If they are not, his mount, Bob's Return, may as well stay at home in Newmarket.
For 16-1 chance Bob's Return, winner of the often-informative Lingfield Derby Trial earlier this month requires a lightning fast track to produce his best.
''I don't want the word 'soft' appearing anywhere near Epsom on Derby Day,'' says the astute Robinson. ''I want gale force winds to dry the course, because the firmer it is, the better he will like it.'' At the weekend, the course was 'good' overall, and 'good to soft' over the last half-mile.
This will be the Robinson's fourth ride in the time-honoured Epsom Classic - the closest he has finished is fourth.
So far, his comeback to British racing has been silky-smooth, with 52 winners in his first full season since returning, and now an association with a potentially good horse. Certainly, Bob's Return is not likely to rival Pebbles or Katies as the best Robinson has ridden, but he could pick up a decent race.
''The first time I ever sat on him I knew he was a good horse,'' the jockey recalled. ''I remember thinking he was an absolute certainty for his first outing, a little race over five furlongs at Beverley . . . but he could finish only fifth, and it was then that we realised he couldn't handle soft ground.'' Despite this unfortunate defeat, Bob's Return, a son of the Italian Derby winner Bob Back, eventually started living up to his reputation. ''I was always confident that he was 'listed' class, at least, because nothing in the yard was good enough to even work with him,'' Robinson said.
At present, Tenby remains a 4-6 favourite.
''For me, Tenby is a logical choice in the Derby on what he has shown to date,'' says Robinson. ''But there is no real stand-out among the others in the field.

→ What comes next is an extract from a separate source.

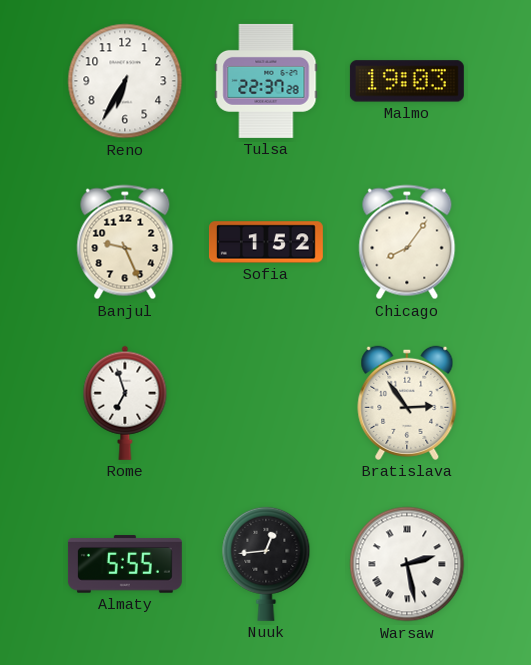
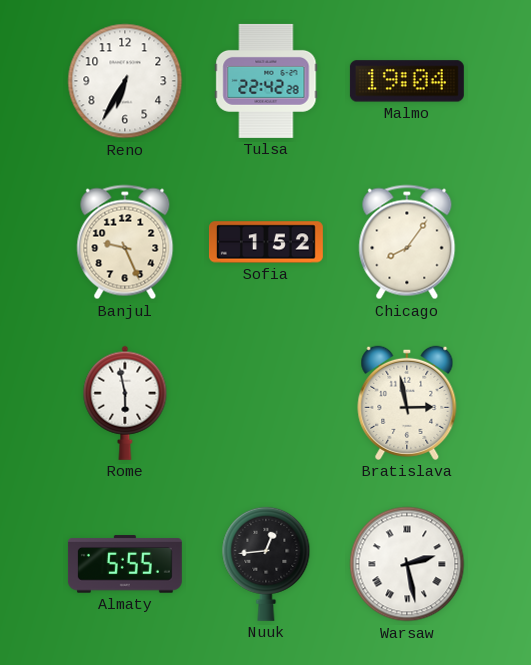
Tulsa: 22:37 -> 22:42
Malmo: 19:03 -> 19:04
Rome: 6:57 -> 5:58
Bratislava: 2:54 -> 2:58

''If Fatherland gets the trip, he must have a good chance . . . and Bob's Return is also in with a shout if conditions are suitable. He has plenty of pace, and if anything is in front of me early, then he is going too fast. I plan to be up there, but I will ease and sit in behind, if anything goes on at a suicidal gallop,'' he points out.

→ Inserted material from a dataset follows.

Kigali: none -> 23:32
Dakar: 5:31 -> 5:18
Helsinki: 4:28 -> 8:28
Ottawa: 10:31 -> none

One of the major changes to pre-race procedure at Epsom this year is the requirement for horses to break off after the parade and then head around the Derby course going the ''wrong'' way (right-handed). This is something that Robinson fears could go horribly wrong for some contenders.

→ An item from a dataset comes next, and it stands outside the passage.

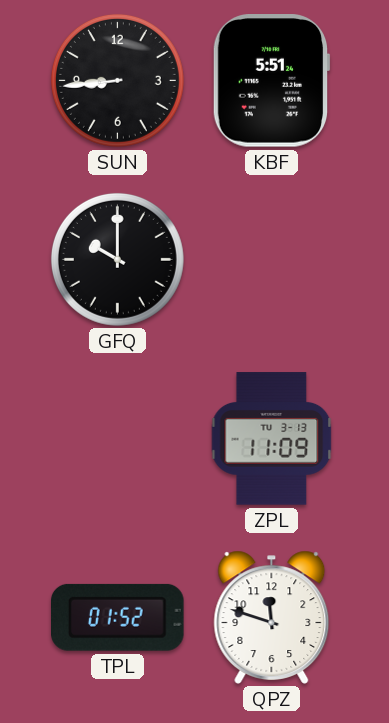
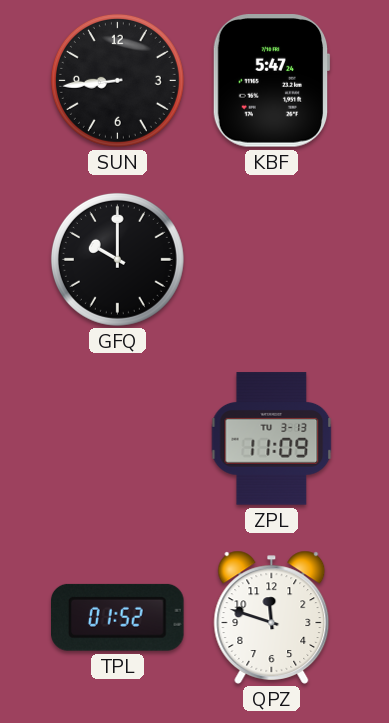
KBF: 5:51 -> 5:47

''With the crowd cheering and shouting, there will be some horses who take a real hold going to post - and running up the hill before the Derby is going to leave a lot of tired horses by the time they get to the mile and a half start. I have serious reservations about this new move,'' he says. ''Anyway, the parade and then the walk across the road near the paddock and then up the narrow pathway lined with people was always one of the important tests of a horse's temperament. The basic reason they run the Derby is to test and eventually improve the breed, now the temperament factor has been reduced.
''I feel they may have taken away a little of Tenby's advantage with this new procedure. Tenby is so laid-back that even with people shouting and cheering him, he wouldn't turn a hair,'' he added.